The front seat passenger also has a touchscreen strip of their own, which let’s face it, is a bit annoying when a road trip companion or child has direct access to playlists. There’s a digital personal assistant (voice control) and OTA updates. One of which is Apple CarPlay/Android Auto which should arrive soon, though Lotus really wants you to use their native systems.
One thing to note: in pictures, the Eletre looks a bit over-the-top, but in person we found it to be generally lovely. The clothy bits are made from Re-Fibre made from waste fabric from the fashion industry, and it’s really nice. There are also optional UltraFabric seats made from polyurethane (half the weight of leather), carbon neutral Alcantara and Econyl carpets made from 100 per cent post-consumer waste. Which always sounds vaguely unsanitary, but makes for a nice weave. Ok, so these things are a bit of marketing spin on a car that vomits CO2 quite heavily during production, but it all helps.
Better than that, it all fits together properly, feels tactile and sits together logically. It’s a really nice place to sit. On top of all that, there’s a lot of ADAS. There are 34 – yes count ‘em, 34 – sensors on the Eletre. Four deployable LIDAR (two in pop-up turrets either end of the roof and two on the front wings), six radar, seven cameras and 12 ultrasonics. There are a pair of NVIDIA Orin-X chips doing all the brainwork, and one stat that appeals is that they can manage 500 TOPS (trillion operations per second). Which sounds like a lot.
It maps absolutely everything and is apparently Level 4 autonomy capable, though there’s no legal framework for it to operate as such just yet. As far as it goes, the mega-cruise control/Highway Assist is pretty darn good.
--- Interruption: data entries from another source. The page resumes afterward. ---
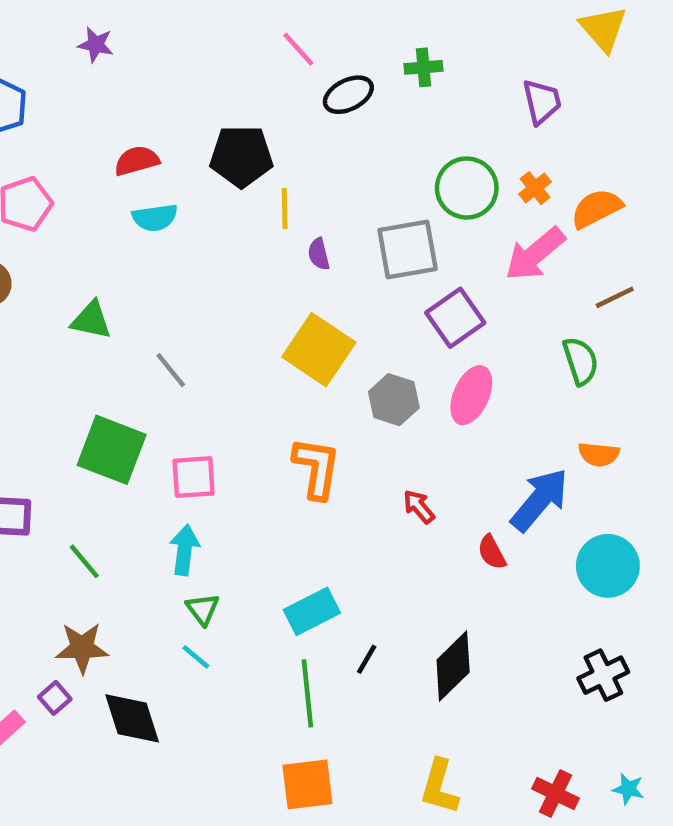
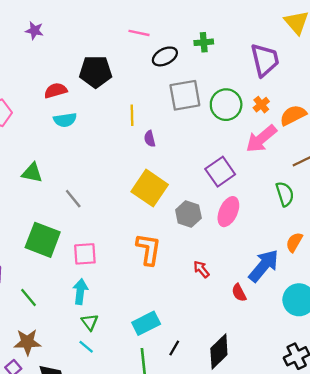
pink line: (298, 49) -> (139, 33), turned -36
purple trapezoid: (542, 102) -> (265, 60), size x1.4
black pentagon: (241, 156) -> (96, 72), moved
gray square: (408, 249) -> (185, 95), moved
orange semicircle: (599, 454) -> (294, 242), turned 114

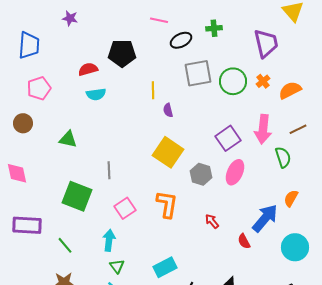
pink arrow: (261, 139) -> (263, 129), moved, turned -44
gray line: (73, 199) -> (109, 170), moved, turned 36
pink square: (85, 254) -> (125, 208), moved, turned -30

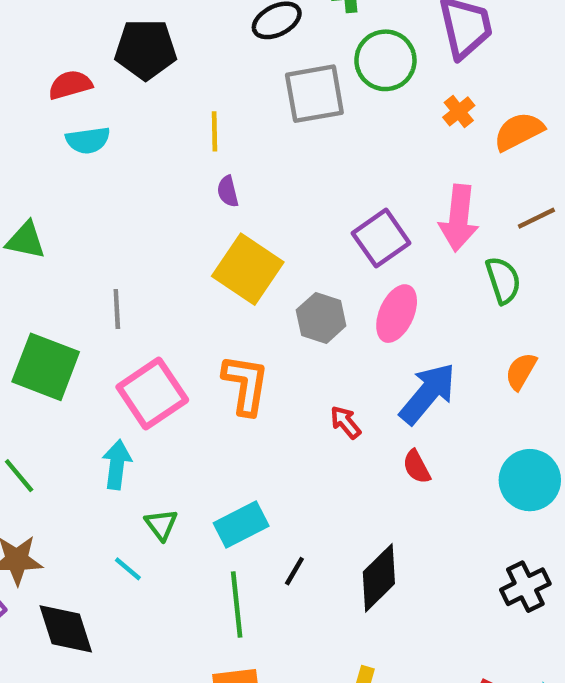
green circle: (233, 81) -> (385, 60), moved
purple semicircle: (168, 110) -> (228, 191), moved
pink square: (125, 208) -> (152, 393), size x1.4
blue arrow: (265, 218) -> (428, 393), moved
green triangle: (117, 266) -> (161, 524), moved

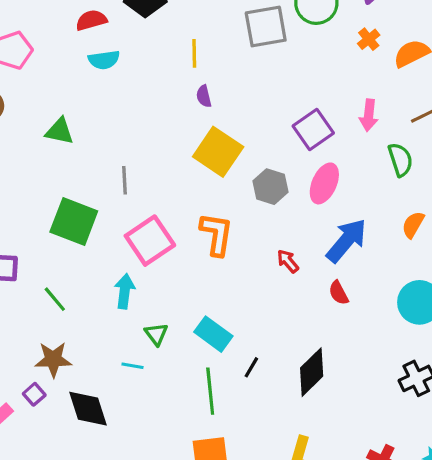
pink arrow: (459, 218) -> (369, 115), size x0.7
cyan rectangle: (241, 524) -> (213, 334), turned 63
cyan line: (128, 569) -> (132, 366), turned -30

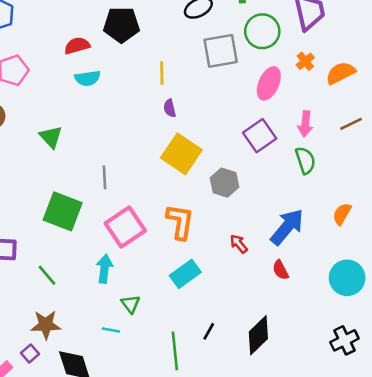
green triangle: (60, 131) -> (51, 137), turned 35
green semicircle: (400, 160) -> (305, 160), moved
pink ellipse: (324, 183) -> (269, 83), moved
cyan rectangle: (213, 334) -> (185, 274), moved, turned -72

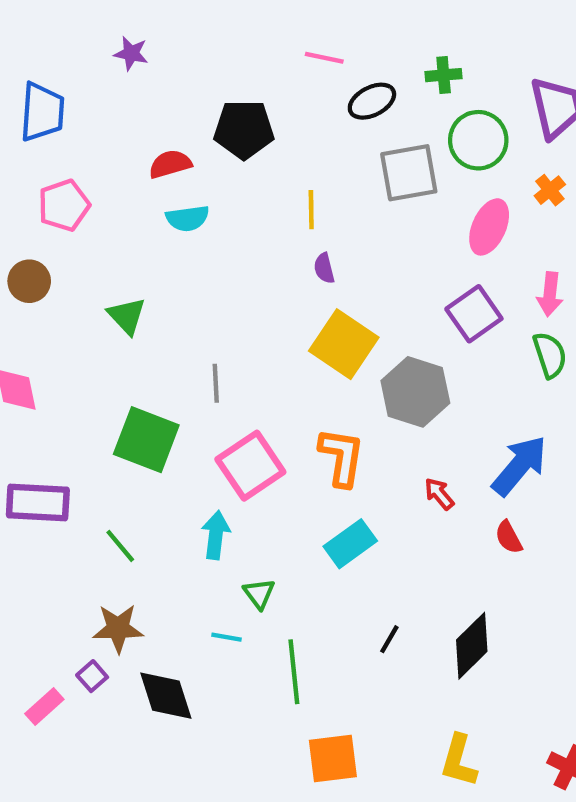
gray hexagon: (224, 183) -> (415, 392), size x1.4
green line: (175, 351) -> (294, 672), moved

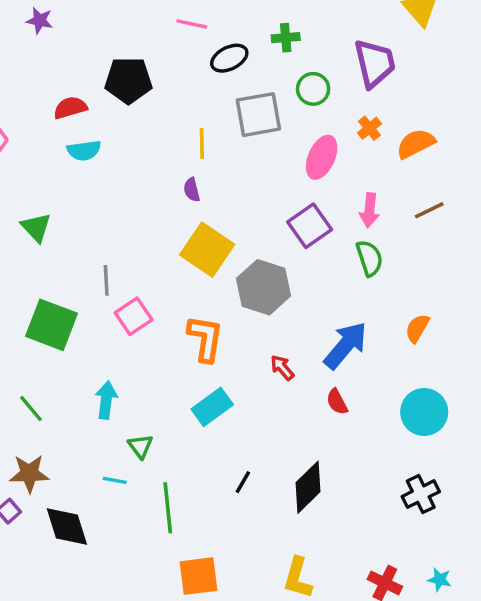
green circle: (478, 140) -> (313, 89), size x0.7
yellow line: (311, 210) -> (202, 144), moved
pink square: (250, 466) -> (134, 316), moved, size x0.7

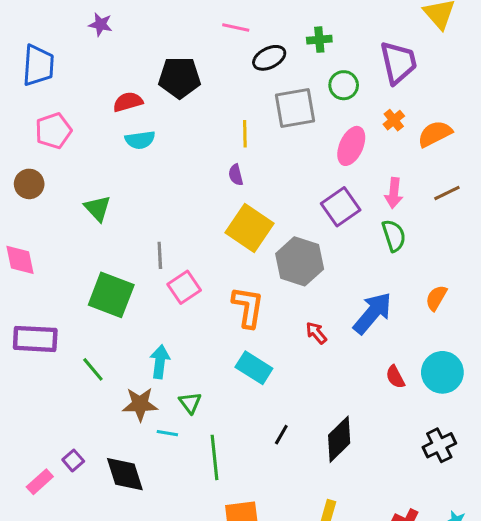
red semicircle: (337, 402) -> (395, 377), moved
cyan rectangle: (212, 407) -> (254, 368), turned 68
brown star: (29, 474) -> (140, 404), moved

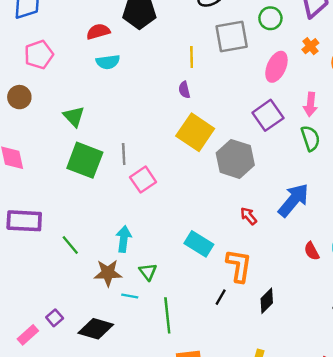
green square: (111, 295) -> (85, 160), moved
orange L-shape: (248, 307) -> (239, 266), moved
black diamond: (339, 439) -> (267, 301), size x0.7
black diamond: (125, 474) -> (96, 329), turned -56

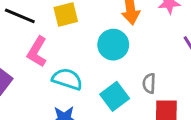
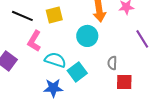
cyan square: (115, 96) -> (77, 72), moved

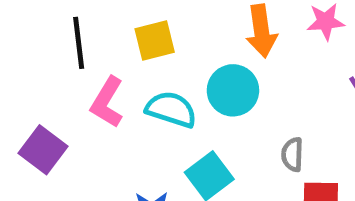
black line: (22, 16) -> (79, 43), turned 60
cyan semicircle: (55, 60) -> (171, 109), moved

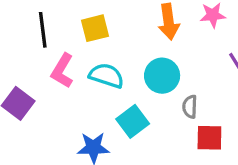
cyan circle: (233, 90) -> (162, 76), moved

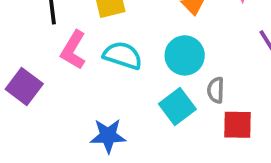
cyan square: (133, 121) -> (177, 107), moved

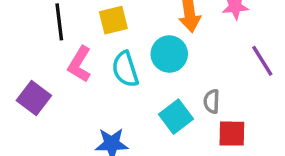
cyan semicircle: (123, 55) -> (125, 69), turned -126
cyan circle: (185, 55) -> (169, 54), moved

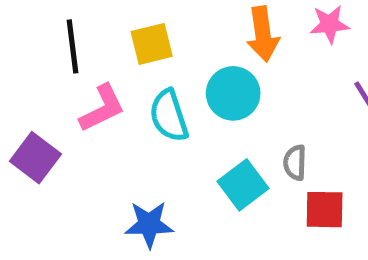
pink L-shape: (80, 64) -> (102, 108), turned -147

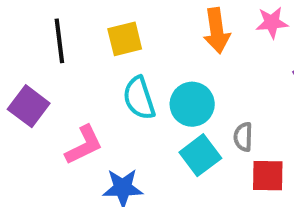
cyan circle: (233, 93) -> (192, 104), moved
pink L-shape: (102, 108) -> (84, 145), moved
purple square: (35, 158) -> (29, 106), moved

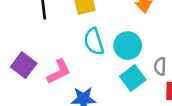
purple square: (29, 106) -> (24, 65), moved

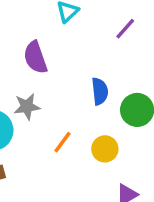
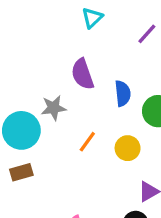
purple semicircle: (35, 57) -> (82, 74), moved

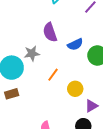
blue semicircle: (123, 93) -> (75, 44), turned 70
yellow circle: (128, 148) -> (75, 89), moved

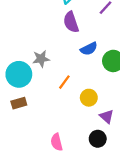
purple semicircle: (50, 32) -> (71, 22), moved
purple triangle: (91, 106) -> (107, 117), turned -48

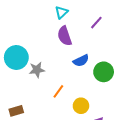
cyan circle: (19, 74) -> (16, 57), moved

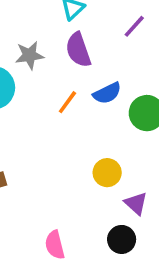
gray star: (37, 70) -> (29, 55), moved
orange line: (58, 91) -> (67, 102), moved

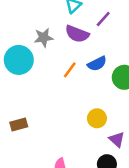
purple line: (134, 26) -> (103, 19), moved
purple semicircle: (78, 50) -> (77, 34), turned -50

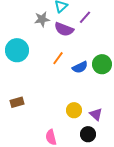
gray star: (44, 38) -> (42, 19), moved
blue semicircle: (97, 64) -> (80, 67), moved
yellow circle: (97, 118) -> (74, 110), moved

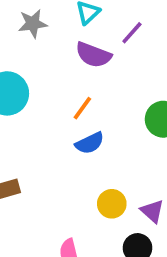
gray star: (42, 19) -> (33, 24), moved
blue semicircle: (80, 67) -> (90, 143), moved

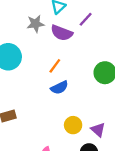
gray star: (33, 24) -> (35, 24), moved

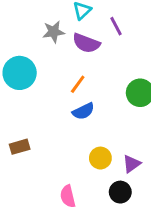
purple line: (86, 19) -> (116, 26), turned -70
purple triangle: (98, 130) -> (132, 164), turned 42

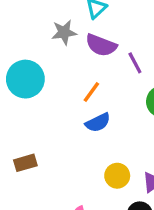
purple line: (116, 26) -> (135, 63), moved

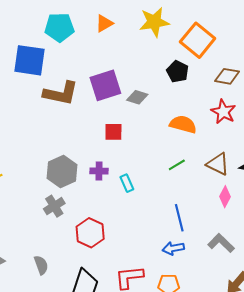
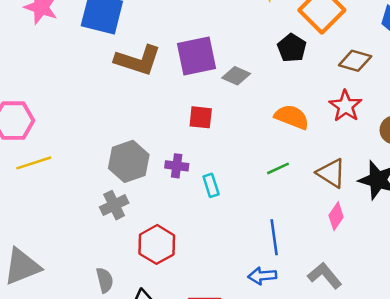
gray semicircle: (41, 265) -> (105, 280), moved

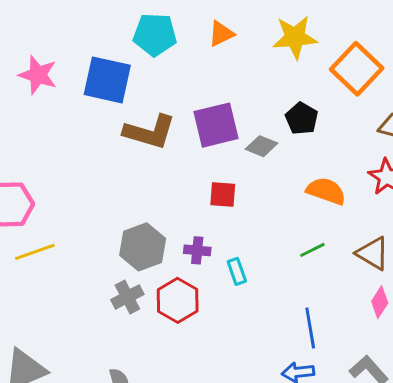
black pentagon: (292, 48) -> (302, 118), moved
red hexagon: (157, 244) -> (178, 300), moved

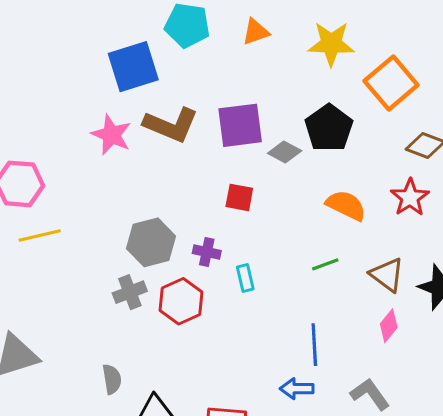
pink star: (38, 75) -> (111, 135), moved
blue square: (107, 80) -> (133, 67), turned -36
black pentagon: (302, 118) -> (329, 128), size x1.4

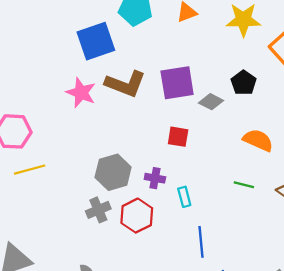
black pentagon: (329, 128) -> (244, 83), size x0.7
green line: (325, 264) -> (244, 185), turned 36
blue line: (314, 345) -> (201, 242), moved

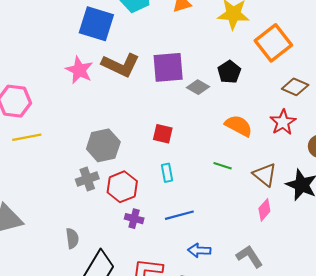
blue square: (96, 41) -> (96, 24), turned 32
red square: (178, 137) -> (163, 134), moved
purple cross: (155, 178) -> (134, 219), moved
blue line: (201, 242) -> (179, 215), turned 76

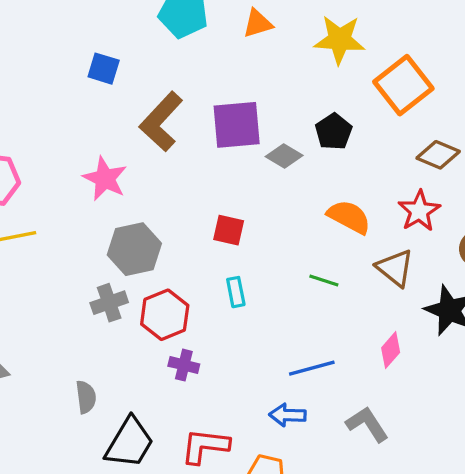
blue square: (96, 24) -> (104, 69), moved, size x0.6
brown L-shape: (121, 65) -> (161, 122), turned 108
pink star: (79, 70) -> (105, 179), moved
brown triangle: (265, 175) -> (395, 268), moved
blue line: (179, 215) -> (312, 368), moved

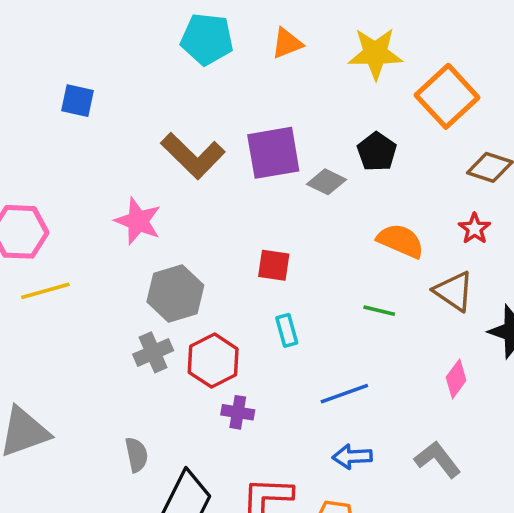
blue square: (104, 69) -> (78, 101), moved
brown L-shape: (161, 122) -> (193, 156), turned -84
red star: (419, 211) -> (475, 229), size x0.7
blue line: (312, 368) -> (344, 394), moved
One thing it can’t do is stop some of the basic ADAS from being super-annoying though: speed limit warnings and lane-keep assist need switching off, and they need to be more easily accessed than three/four elements into the menu.
Previous: Driving
Continue reading: Buying
Buying
What should I be paying?
Well, the range runs from the base Eletre at £89,500 through the Eletre S at £104,500 to the more powerful – but visually identical – Eletre R at £120,000. Sounds expensive until you look at the market and note that something like a Range Rover Sport SE starts at £83,620 and a P550e Autobiography lists at £114k. Ditto pricey full-fat Range Rover. The best Taycan – the 4S Cross Turismo – is £95,200, so the Eletre, in context, seems priced fairly reasonably.
We’d go with something colourful – the flatter shades don’t seem to suit the Eletre – with a silver wheel. Green over tan looked very nice on launch, probably as an S. Likely £110-115k with some options. For that you’re looking at a Porsche Taycan GTS Sport Turismo (£111,200) which would be the real killer choice to make. The Porsche is better to drive, but some people want an SUV, and the Eletre is the best of that particular bunch.
Benefit-in-Kind for ’23-’24 is two per cent, and you’re probably looking in the region of £1,200 a month on the usual kinds of lease. So not absolutely out there in terms of what these things cost. Obviously these are all about context, but the Lotus isn’t the worst of the bunch by some way.
One thing to note though, Lotus needs to get its dealer network up to speed, firstly to get bums on seats with the Eletre, and secondly to make sure that it can service and look after a vehicle that has very little in common with anything the company has produced before.